Dominican Republic Guide
Dominican Republic Holidays
A hodgepodge of lush jungles, palm-fringed beaches and undulating mountain landscapes, the Dominican Republic is one of the most diverse countries in the Caribbean. When joined with neighbouring Haiti, it’s also the second biggest island, an emerald behemoth just a stone’s throw from Cuba, Jamaica and Puerto Rico, and home to some of the tallest peaks in the region. It’s this diversity and vastness – combined with stunning scenery, a wealth of warm, welcoming locals and a distinctly European feel – that make for the dream holiday destination.

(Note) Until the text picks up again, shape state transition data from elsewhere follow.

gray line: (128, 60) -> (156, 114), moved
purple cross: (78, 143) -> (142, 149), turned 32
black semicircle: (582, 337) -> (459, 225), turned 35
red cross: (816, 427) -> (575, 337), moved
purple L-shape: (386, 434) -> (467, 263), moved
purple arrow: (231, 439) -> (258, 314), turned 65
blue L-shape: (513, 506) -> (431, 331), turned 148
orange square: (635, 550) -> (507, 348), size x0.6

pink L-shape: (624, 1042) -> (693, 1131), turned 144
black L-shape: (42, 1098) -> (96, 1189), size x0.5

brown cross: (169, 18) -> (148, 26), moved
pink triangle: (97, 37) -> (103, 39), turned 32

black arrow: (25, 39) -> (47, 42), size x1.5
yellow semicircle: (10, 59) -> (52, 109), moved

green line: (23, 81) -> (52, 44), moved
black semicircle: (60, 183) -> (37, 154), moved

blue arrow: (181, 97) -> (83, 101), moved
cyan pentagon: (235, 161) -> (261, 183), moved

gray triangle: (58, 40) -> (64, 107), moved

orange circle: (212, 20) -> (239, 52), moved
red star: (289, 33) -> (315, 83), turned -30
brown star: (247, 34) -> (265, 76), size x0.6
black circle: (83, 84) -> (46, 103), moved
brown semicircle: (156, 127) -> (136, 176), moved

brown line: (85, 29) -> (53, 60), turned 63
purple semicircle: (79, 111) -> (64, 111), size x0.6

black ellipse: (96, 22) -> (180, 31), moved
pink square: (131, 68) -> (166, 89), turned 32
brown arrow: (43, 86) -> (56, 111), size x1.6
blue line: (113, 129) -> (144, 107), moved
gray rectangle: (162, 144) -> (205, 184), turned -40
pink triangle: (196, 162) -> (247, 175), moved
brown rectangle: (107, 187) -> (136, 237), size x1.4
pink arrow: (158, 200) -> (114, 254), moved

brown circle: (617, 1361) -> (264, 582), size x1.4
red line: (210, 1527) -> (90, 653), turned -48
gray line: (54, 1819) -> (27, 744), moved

Start your journey in the cobblestoned, atmospheric hub of Santo Domingo – the Dominican’s capital and one of the oldest cities in the Caribbean. Its iconic Catedral Primada de América is known for being one of the first of its kind in the western hemisphere, boasting 14 interior chapels, a striking vaulted ceiling and a pretty impressive creator: Christopher Columbus’s son, Diego, laid the first stone in 1514. Then there’s Zona Colonial, the thumping heart of the city where merengue, frenzied traffic and a plethora of New World firsts fuse together to create a truly unique epicentre. The beaches beckon too – from the white sands of Punta Cana and La Romana, to the Samana peninsula. The waters may not be as clear in Samana, but you can spot whales at the right time of year and take horse-back rides to the majestic El Limon Waterfall.
Eat and Drink
Lunch is undoubtedly the most important meal of the day here, just like in Spain – think stewed or boiled meats served with rice, accompanied by passion fruit juice and followed by a tasty batch of fried plantains. The Dominicans love their coffee too – they have a caffeine culture that goes back over two centuries and they produce nearly 500,000 bags of rich, sun-soaked Arabica every year. Why don’t we see much of it in the UK, we hear you ask? Well, less than 20 percent of the beans are actually exported because the locals drink so much of it. Santo Domingo boasts many restaurants where you can sample all of the above and more. Try La Briciola for some European flair, Pura Tasca for tapas and sangria by the bucket-load, and Pat’e Palo for their ‘Rum Experience’ menu.
Where to Stay
You may come for the historic Santo Domingo, but you’ll stay for the incredible beaches. Facing Puerto Rico on the country’s easternmost tip, Punta Cana is where the sands are at their very best – and there’s 20 miles worth. The 4.5-star Paradisus Punta Cana Resort is a perfect example of this, located on the seemingly endless Playa de Bavaro and boasting nine a la carte restaurants, yoga, water sports and an adult’s-only section. Those who opt for the island’s northern side should head for Samana. Between January and March each year, humpbacks mate and calve in the bay’s warm waters, often spotted breaching and tail lobbing till their hearts’ content. La Romana is nestled on the south coast and is the closest of the three main beach resorts to the capital.
Shopping for amber
Visitors to the Dominican Republic don’t generally go for shopping, but they’re missing a trick. The country may not have a wide range of wares to choose from, but it does have an abundance of amber that’s thought to be some of the best in the world. This semi-precious stone looks stunning when set in jewellery and, because it’s sourced here, it won’t break the bank. Chunks of amber with insects fossilised inside are sometimes sold by local miners for just a few pesos, but do be wary of fakes, especially at street-side souvenir shops. The Amber World Museum in Santo Domingo and a similar museum in Puerto Plata can help you identify any knock-offs, but your best bet is to opt for a reputable store, like Harrisons. It has outlets all over the country and prices are still 50 percent of what they are in the UK.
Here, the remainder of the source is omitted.